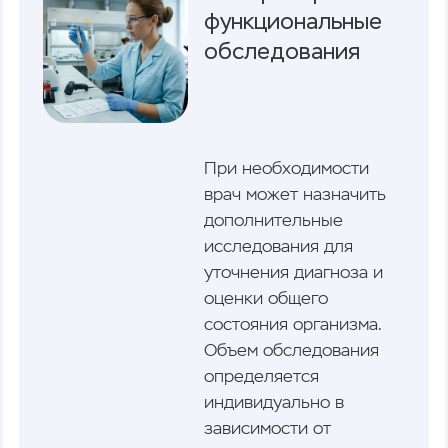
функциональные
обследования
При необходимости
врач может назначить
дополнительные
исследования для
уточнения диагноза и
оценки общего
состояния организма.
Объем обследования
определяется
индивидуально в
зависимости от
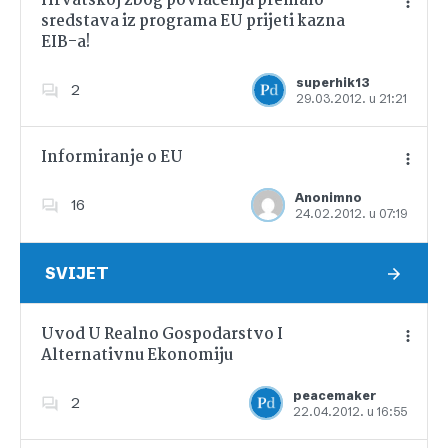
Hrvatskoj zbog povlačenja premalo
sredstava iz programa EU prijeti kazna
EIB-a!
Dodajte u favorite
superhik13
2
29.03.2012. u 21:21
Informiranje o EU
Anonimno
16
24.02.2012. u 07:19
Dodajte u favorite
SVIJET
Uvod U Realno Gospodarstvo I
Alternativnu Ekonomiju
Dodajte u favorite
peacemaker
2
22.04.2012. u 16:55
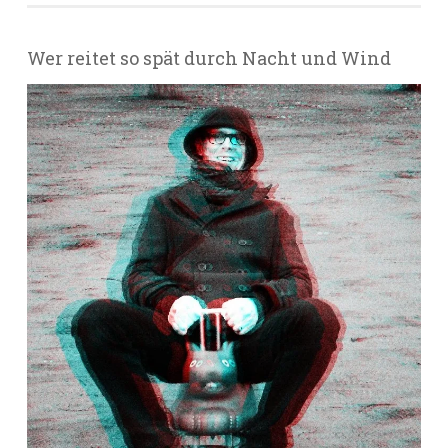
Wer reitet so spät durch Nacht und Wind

• • • • • • •

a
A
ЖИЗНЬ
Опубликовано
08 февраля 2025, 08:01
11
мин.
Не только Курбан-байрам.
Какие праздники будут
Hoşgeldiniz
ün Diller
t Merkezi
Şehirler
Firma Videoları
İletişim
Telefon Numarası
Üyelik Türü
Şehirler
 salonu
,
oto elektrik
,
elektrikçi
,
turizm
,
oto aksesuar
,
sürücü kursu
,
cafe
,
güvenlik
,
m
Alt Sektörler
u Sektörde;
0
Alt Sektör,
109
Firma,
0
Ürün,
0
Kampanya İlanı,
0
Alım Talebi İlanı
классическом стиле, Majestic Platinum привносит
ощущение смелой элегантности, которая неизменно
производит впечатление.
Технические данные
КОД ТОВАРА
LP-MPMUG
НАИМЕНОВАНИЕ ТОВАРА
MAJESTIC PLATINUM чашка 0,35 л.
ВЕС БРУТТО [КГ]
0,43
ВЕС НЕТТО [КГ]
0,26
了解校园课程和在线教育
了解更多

• • • • • • •

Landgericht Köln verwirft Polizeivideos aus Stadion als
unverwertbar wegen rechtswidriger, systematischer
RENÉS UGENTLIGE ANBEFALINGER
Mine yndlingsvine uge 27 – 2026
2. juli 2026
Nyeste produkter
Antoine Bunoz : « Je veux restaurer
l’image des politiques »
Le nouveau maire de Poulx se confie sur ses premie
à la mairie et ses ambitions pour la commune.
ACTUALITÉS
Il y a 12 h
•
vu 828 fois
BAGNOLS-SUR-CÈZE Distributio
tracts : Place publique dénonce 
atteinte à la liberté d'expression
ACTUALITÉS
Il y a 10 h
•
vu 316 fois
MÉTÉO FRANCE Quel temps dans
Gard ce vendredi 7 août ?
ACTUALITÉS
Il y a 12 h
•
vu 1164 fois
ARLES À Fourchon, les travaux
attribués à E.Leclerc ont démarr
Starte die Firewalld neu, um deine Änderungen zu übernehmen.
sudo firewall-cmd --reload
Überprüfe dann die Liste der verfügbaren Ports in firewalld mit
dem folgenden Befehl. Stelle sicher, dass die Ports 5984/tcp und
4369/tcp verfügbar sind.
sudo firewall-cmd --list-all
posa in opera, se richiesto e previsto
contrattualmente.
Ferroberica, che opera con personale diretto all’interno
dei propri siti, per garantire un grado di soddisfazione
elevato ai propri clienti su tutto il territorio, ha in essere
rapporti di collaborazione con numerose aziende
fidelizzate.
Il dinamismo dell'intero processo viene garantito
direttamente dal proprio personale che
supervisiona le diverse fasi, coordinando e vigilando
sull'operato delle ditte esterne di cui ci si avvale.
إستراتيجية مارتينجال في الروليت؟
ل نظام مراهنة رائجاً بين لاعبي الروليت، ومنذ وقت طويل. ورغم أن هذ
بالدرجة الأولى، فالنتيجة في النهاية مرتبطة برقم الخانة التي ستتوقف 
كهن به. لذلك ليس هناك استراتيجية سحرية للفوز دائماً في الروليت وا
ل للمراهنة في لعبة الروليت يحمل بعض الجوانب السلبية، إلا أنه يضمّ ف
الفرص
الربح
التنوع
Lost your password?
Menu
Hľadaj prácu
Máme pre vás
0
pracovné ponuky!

• • • • • • •

Directions: Copy word for word the lines of the records above from the one with "функциональные" up to and including the one with "Wer reitet so spät durch Nacht und Wind". Skip the pictures.

Response for this exercise:
функциональные
обследования
При необходимости
врач может назначить
дополнительные
исследования для
уточнения диагноза и
оценки общего
состояния организма.
Объем обследования
определяется
индивидуально в
зависимости от
Hrvatskoj zbog povlačenja premalo
sredstava iz programa EU prijeti kazna
EIB-a!
Dodajte u favorite
superhik13
2
29.03.2012. u 21:21
Informiranje o EU
Anonimno
16
24.02.2012. u 07:19
Dodajte u favorite
SVIJET
Uvod U Realno Gospodarstvo I
Alternativnu Ekonomiju
Dodajte u favorite
peacemaker
2
22.04.2012. u 16:55
Wer reitet so spät durch Nacht und Wind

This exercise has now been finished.